Duvall on Monday said the issue is now dead with the council.
“We will be opting out of any further discussion of unified local government,” he said.
On another note, the council placed One Knox under its magnifying glass again Monday and expressed verbal consent to pull funding to the organization.
Councilman Stan Holmes broached the issue and said he does not see how the city benefits from the service and could be invested elsewhere. The majority of the council supported Holmes’ assertion.
Councilman Don Shaw said One Knox benefited the city during the Base Realignment and Closure initiative as it courted military civilians to the area, but Shaw said circumstances have changed.
“BRAC is over now.
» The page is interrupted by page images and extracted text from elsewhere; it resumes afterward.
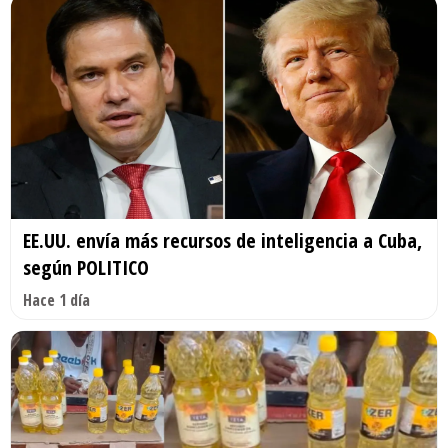
EE.UU. envía más recursos de inteligencia a Cuba,
según POLITICO
Hace 1 día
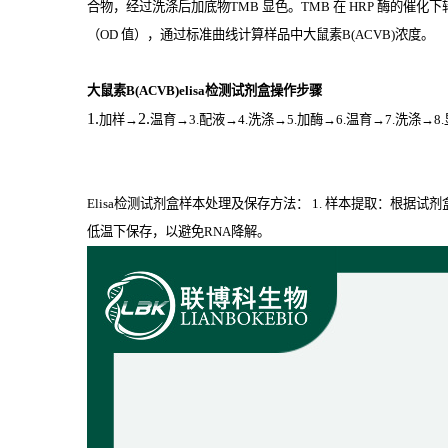
合物，经过洗涤后加底物
TMB
显色。
TMB
在
HRP
酶的催化下
（
OD
值），通过标准曲线计算样品中大鼠素B(ACVB)
浓度。
大鼠素B(ACVB)elisa检测试剂盒操作步骤
1.
2.
加样
→
温育
→3.配液→4.洗涤→5.加酶→6.温育→7.洗涤→8
Elisa检测试剂盒样本处理及保存方法： 1. 样本提取：根据
低温下保存，以避免RNA降解。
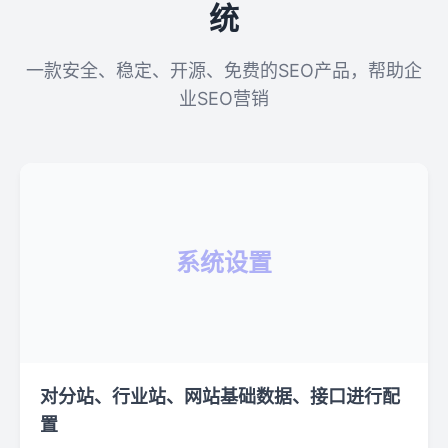
统
一款安全、稳定、开源、免费的SEO产品，帮助企
业SEO营销
系统设置
对分站、行业站、网站基础数据、接口进行配
置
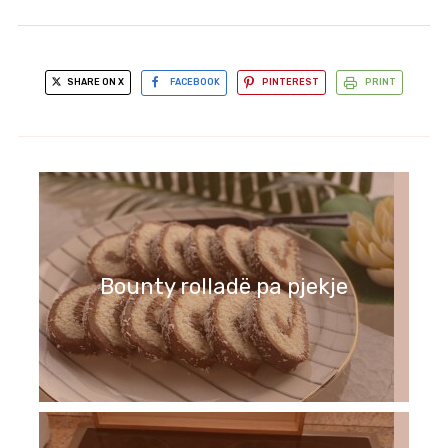
SHARE ON X
FACEBOOK
PINTEREST
PRINT
Bounty rolladë pa pjekje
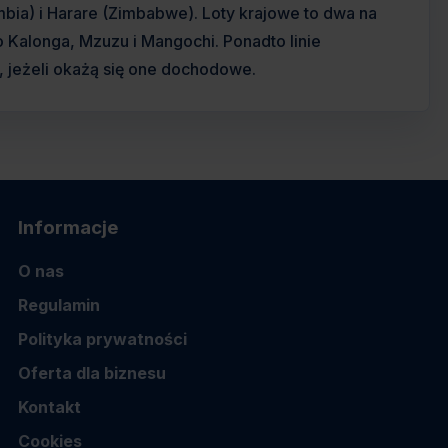
bia) i Harare (Zimbabwe). Loty krajowe to dwa na
 Kalonga, Mzuzu i Mangochi. Ponadto linie
, jeżeli okażą się one dochodowe.
Informacje
O nas
Regulamin
Polityka prywatności
Oferta dla biznesu
Kontakt
Cookies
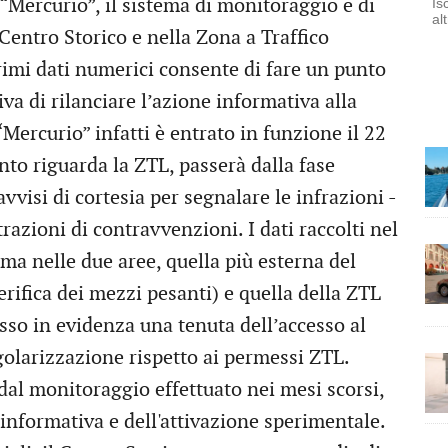
“Mercurio”, il sistema di monitoraggio e di
Is
al
 Centro Storico e nella Zona a Traffico
 primi dati numerici consente di fare un punto
va di rilanciare l’azione informativa alla
“Mercurio” infatti è entrato in funzione il 22
to riguarda la ZTL, passerà dalla fase
vvisi di cortesia per segnalare le infrazioni -
razioni di contravvenzioni. I dati raccolti nel
ma nelle due aree, quella più esterna del
rifica dei mezzi pesanti) e quella della ZTL
sso in evidenza una tenuta dell’accesso al
golarizzazione rispetto ai permessi ZTL.
dal monitoraggio effettuato nei mesi scorsi,
informativa e dell'attivazione sperimentale.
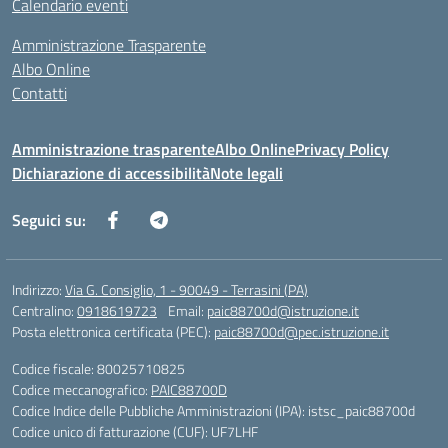
Calendario eventi
Amministrazione Trasparente
Albo Online
Contatti
Amministrazione trasparente
Albo Online
Privacy Policy
Dichiarazione di accessibilità
Note legali
Seguici su:
Indirizzo:
Via G. Consiglio, 1 - 90049 - Terrasini (PA)
Centralino:
0918619723
Email:
paic88700d@istruzione.it
Posta elettronica certificata (PEC):
paic88700d@pec.istruzione.it
Codice fiscale: 80025710825
Codice meccanografico:
PAIC88700D
Codice Indice delle Pubbliche Amministrazioni (IPA): istsc_paic88700d
Codice unico di fatturazione (CUF): UF7LHF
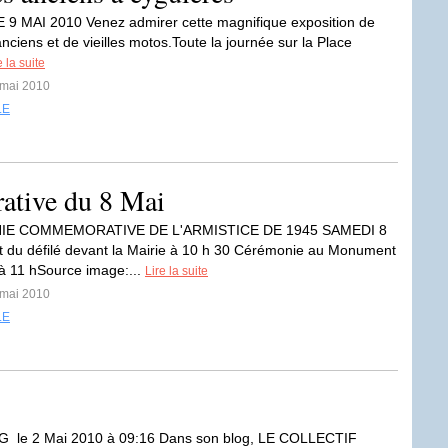
9 MAI 2010 Venez admirer cette magnifique exposition de
nciens et de vieilles motos.Toute la journée sur la Place
e la suite
 mai 2010
LE
tive du 8 Mai
E COMMEMORATIVE DE L'ARMISTICE DE 1945 SAMEDI 8
 du défilé devant la Mairie à 10 h 30 Cérémonie au Monument
à 11 hSource image:...
Lire la suite
 mai 2010
LE
G le 2 Mai 2010 à 09:16 Dans son blog, LE COLLECTIF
Let’s get on with it,” he said.
The city had budgeted $10,000 this year for One Knox, and Chief Financial Officer Chance Fox said the city has supplied One Knox with $82,000 since the 2005-06 fiscal year.
Councilwoman Barbara Baker said it is time to pull the plug.
“I don’t see $82,000 coming back to us,” she said.
Brad Richardson, executive director of One Knox and the Hardin County Chamber of Commerce, was not pleased with the decision.
“I’m very disappointed,” Richardson said. “They have been an integral part of One Knox since it was formed in 2006. There have been many infrastructure improvements that have benefited directly Radcliff and northern Hardin County.”
Richardson said One Knox helped lead the initiative to secure $251 million in BRAC-related road, water and sewer projects and about $45 million in direct projects in Radcliff, including wastewater improvements, Radcliff Elementary School, the Bullion Boulevard connector and improvements to Wilson Road.
“(It’s) pretty clear that One Knox has been valuable,” Richardson said.
Richardson also said Fort Knox officials have indicated they prefer a single point of reference for various governments and business organizations, and it has benefited local interactions with state government.
Palmer has questioned One Knox’s impact, but he told the council it should thank the organization for its contributions and cut ties.
Fox said the city is billed quarterly by One Knox, so he would need to speak with the Lincoln Trail Area Development District, which oversees the organization, about the city’s plan to pull funding.
The council also has scrutinized the $30,000 provided annually to the North Hardin Economic Development Authority, also directed by Richardson. However, it did not indicate immediate plans to strip money to that organization Monday.
IN OTHER NEWS
Councilman Edward Palmer has scheduled a town hall forum at 6:30 p.m. Thursday at Sign of the Dove Church, 1189 Sunset Drive, in Radcliff. Palmer said the forum is an opportunity for residents to directly engage him with questions and concerns about the city and its future.